# Cheep boot help, please!



## SPAZ (May 2, 2009)

i got to buy a new pair of boots, and my budget is around 120. i checked out department of goods, and i came across two in my size for the amount of money i have, both from last season.
nitro grifter tls
Nitro Grifter TLS Snowboard Boot - Men's from Departmentofgoods.com

burton freestyle
Burton Freestyle Snowboard Boot - Men's - 09/10 from Departmentofgoods.com

these are for freestyle riding, and i honestly just care about which one has more value for the price. thanks!


----------



## Rufus (Nov 7, 2008)

Have you checked local shops? I hit a couple last weekend and saw a lot of bargains on last year's boots, prices as good or better than online and you get to try them on.


----------



## Mirage (Jun 16, 2010)

I agree, I went to a store and tried on a bunch of last season boots that were all 70% off. I would check some place close to you. I ended up with a 2010-11 boot because it fit much better. Just try on a few boots and you will find one that fits. I bought two and returned two online before getting these. GL!


----------



## SPAZ (May 2, 2009)

honestly, all of my local shops blow. but maybe this weekend i'll go look around, mayme i will get lucky...


----------



## thugit (Sep 29, 2009)

if you've got a dicks or a sport chalet around you, occasionally they sell decent boots, not sure if they'll be in your budget however.


----------



## SPAZ (May 2, 2009)

thugit said:


> if you've got a dicks or a sport chalet around you, occasionally they sell decent boots, not sure if they'll be in your budget however.
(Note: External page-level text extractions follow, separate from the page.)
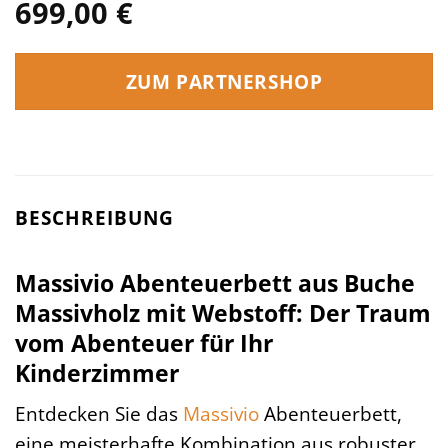
699,00
€
ZUM PARTNERSHOP
BESCHREIBUNG
Massivio Abenteuerbett aus Buche
Massivholz mit Webstoff: Der Traum
vom Abenteuer für Ihr
Kinderzimmer
Entdecken Sie das
Massivio
Abenteuerbett,
eine meisterhafte Kombination aus robuster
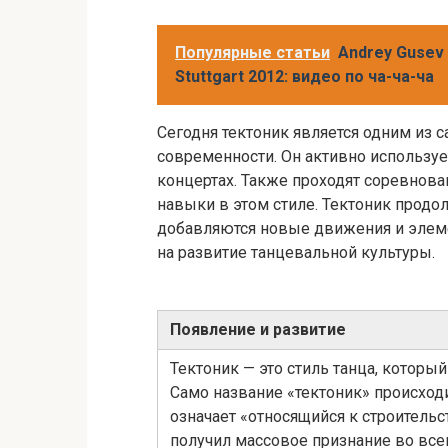
Популярные статьи
Andrey Gusev 
Stuttgart 2012: видео по ча-ча-ча
Сегодня тектоник является одним из
современности. Он активно использу
концертах. Также проходят соревнова
навыки в этом стиле. Тектоник продол
добавляются новые движения и элеме
на развитие танцевальной культуры.
Появление и развитие
Тектоник — это стиль танца, который
Само название «тектоник» происходи
означает «относящийся к строительс
получил массовое признание во все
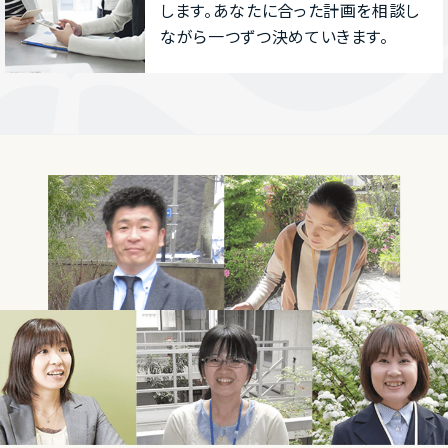
します。あなたに合った計画を相談し
ながら⼀つずつ決めていきます。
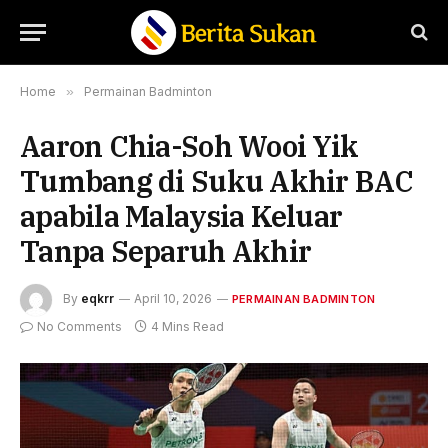
Home
»
Permainan Badminton
Aaron Chia-Soh Wooi Yik
Tumbang di Suku Akhir BAC
apabila Malaysia Keluar
Tanpa Separuh Akhir
By
eqkrr
April 10, 2026
PERMAINAN BADMINTON
No Comments
4 Mins Read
yeah, but they sell lower-end stuff. these boots i'm looking at are pretty decent. i wouldn't want any snowjam boots on while riding a neversummer, lol. kinda defeats the purpose.


----------



## B.Gilly (Jul 23, 2008)

Is there an Eastern Mountain Sports close to you? Seem they have a few shops through out NY so might check into them. I know not many places here have the newer season gear yet but they might have a few stuff from last season about.
Eastern Mountain Sports - Store Locator


----------



## SPAZ (May 2, 2009)

the one down the street from me only carries ski stuff 
i still love that store, though!


----------



## Beatlesfan888 (Jul 8, 2010)

I loved my freestyles theyre pretty damn comfortable


----------



## eastCOASTkills (Aug 5, 2009)

Look at DC Phases. They're sooo comfy and only like $130 ish


----------



## rephreshed (Aug 21, 2010)

seriously, go to Zumiez in Crossgates. i went there last year and got a pair of 32 prions from the previous season for $85. they always seems to have decent deals. if not head to alpin house in clifton park. OR just wait until the november 5,6,7 to go to the Albany Ski & Snowboard expo. they always have decent deals there on good boots.
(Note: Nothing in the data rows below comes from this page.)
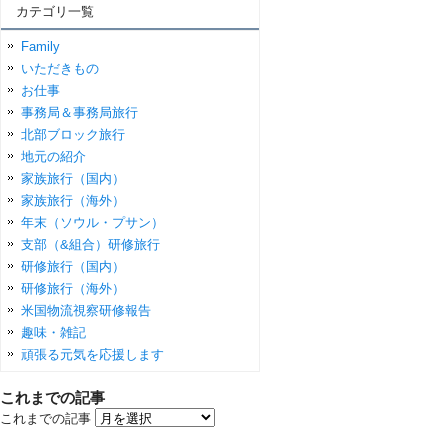
カテゴリ一覧
Family
いただきもの
お仕事
事務局＆事務局旅行
北部ブロック旅行
地元の紹介
家族旅行（国内）
家族旅行（海外）
年末（ソウル・プサン）
支部（&組合）研修旅行
研修旅行（国内）
研修旅行（海外）
米国物流視察研修報告
趣味・雑記
頑張る元気を応援します
これまでの記事
これまでの記事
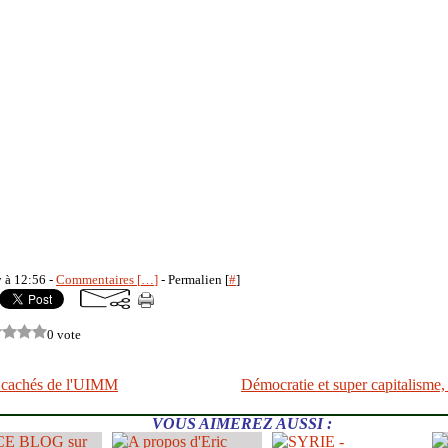
y à 12:56 -
Commentaires [
…
]
- Permalien [
#
]
0 vote
 cachés de l'UIMM
Démocratie et super capitalisme, 
VOUS AIMEREZ AUSSI :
i know we don't have a lot of good shops around here but don't waste your time with dicks or sports authority if you're looking for variety.


----------



## rephreshed (Aug 21, 2010)

oh yeah, try Goldstocks is Scotia, Apline Sports in Saratoga or Sports Page up by Gore Mountain.


----------



## SPAZ (May 2, 2009)

rephreshed said:


> seriously, go to Zumiez in Crossgates. i went there last year and got a pair of 32 prions from the previous season for $85. they always seems to have decent deals. if not head to alpin house in clifton park. OR just wait until the november 5,6,7 to go to the Albany Ski & Snowboard expo. they always have decent deals there on good boots.
> 
> i know we don't have a lot of good shops around here but don't waste your time with dicks or sports authority if you're looking for variety.





rephreshed said:


> oh yeah, try Goldstocks is Scotia, Apline Sports in Saratoga or Sports Page up by Gore Mountain.


zumiez is out of the 2010 stuff unfortunately, and i need boots by november 1. goldstocks is an ok store and it's where my friend got his board, but they really only carry burton and dc and they never have any decent sales. those DC's ECS mentioned sound ok. i'll check them out.


----------



## rephreshed (Aug 21, 2010)

SPAZ said:


> zumiez is out of the 2010 stuff unfortunately, and i need boots by november 1.


really?? have you tried calling the zumiez in rotterdam or malta?


----------



## wrathfuldeity (Oct 5, 2007)

if u know the size, model and brand; just look and watch online...geartrade, evo and others. picked up some like new (maybe one day, but looked like they just walked around in the house) 32 focus boas for $60.


----------